Trata-se de um estudo que utilizou dados secundários oriundos do Inquérito de Saúde do Município de São Paulo (ISA-Capital) de 2015 13. Sendo a terceira edição do inquérito de saúde de base populacional de corte transversal no qual o público investigado foi formado por residentes de domicílios particulares, em área urbana, do Município de São Paulo. A amostragem probabilística por conglomerados foi estratificada por domínios em dois estágios: setor censitário (4 grupos) e domicílios (5 grupos). As coordenadorias regionais de saúde (Norte, Sul, Leste, Sudeste e Centro-oeste) foram consideradas para estratificar a cidade. Trinta setores censitários foram sorteados em cada coordenadoria, com base nos setores urbanos do Censo Demográfico de 2010. Sendo assim, a amostra foi formada seguindo os seguintes domínios: adolescentes de 12 a 19 anos de idade, homens adultos de 20 a 59 anos, mulheres adultas de 20 a 59 anos e idosos homens e mulheres de 60 anos ou mais.
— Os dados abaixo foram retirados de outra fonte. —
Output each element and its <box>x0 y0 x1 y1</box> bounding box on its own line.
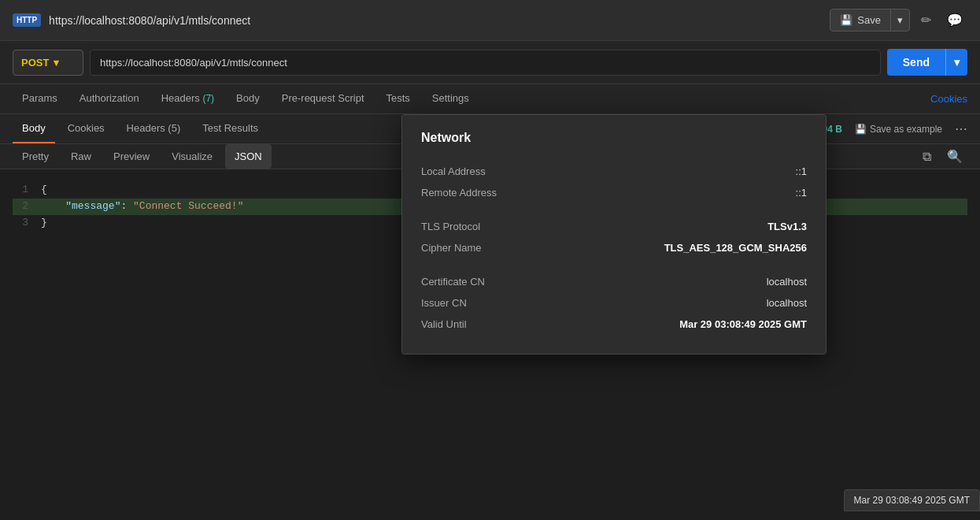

O cálculo foi baseado em uma estimativa de prevalência de 50% com 0,10 de erro amostral considerando um intervalo de 95% de confiança e efeito de desenho de 1,5.
No presente trabalho, a população foi composta por todos os indivíduos com idade maior ou igual a 15 anos, que responderam ao Bloco E de saúde emocional no ISA-Capital 2015.
A presença de TMC foi estabelecida por meio do Self-Reporting Questionnaire (SRQ-20), que compõe o Bloco E sobre saúde emocional. Trata-se de um instrumento concebido pela Organização Mundial da Saúde (OMS) com o objetivo de servir como método de triagem de transtornos psiquiátricos na atenção básica de países em desenvolvimento 14. Tal questionário é composto por 20 questões de fácil aplicação do tipo sim ou não sobre a presença de sintomas físicos e psíquicos nos últimos 30 dias. Para definir a presença de TMC, o ponto de corte 7/8 foi estabelecido no estudo de validação dos autores Mari & Williams 15 como o mais adequado em sensibilidade e especificidade. Contudo, observaram que, para os homens, tal ponto de corte apresentaria um valor preditivo positivo menor (66%) quando comparado com as mulheres (83%). Sendo assim, propuseram uma distinção entre os pontos de corte a serem utilizados: 5/6 para os homens e 7/8 para as mulheres, com sensibilidade de 83% e especificidade de 80%. Já o trabalho de Scazufca et al. 16 demonstrou a validade do SRQ-20 em uma população de idosos, encontrando o ponto de corte 4/5 como o de melhor sensibilidade e especificidade para ambos os sexos. Sendo assim, no presente estudo, foram utilizados os seguintes pontos de corte para indicar TMC: homens com 64 anos ou menos - 6 ou mais respostas positivas; mulheres com 64 anos ou menos - 8 ou mais respostas positivas; e homens e mulheres com 65 anos ou mais - 5 ou mais respostas positivas.
As variáveis independentes utilizadas foram as sociodemográficas (sexo; idade; cor; religião; situação conjugal; naturalidade; escolaridade; ocupação; renda familiar em salários mínimos vigentes em 2015) e sobre as condições de saúde (morbidade referida nos últimos 15 dias; deficiência física; deficiência mental/intelectual; doença crônica; problema emocional ou mental referidos; cefaleia). A variável dependente neste estudo foi a de ser ou não portador de TMC.
A análise se deu descrevendo a frequência relativa de cada variável dentre os portadores e não portadores de TMC; estimando-se a prevalência e respectivos IC95% em cada situação e avaliando-se a significância da associação pelo qui-quadrado corrigido pela distribuição F (Satterwaite).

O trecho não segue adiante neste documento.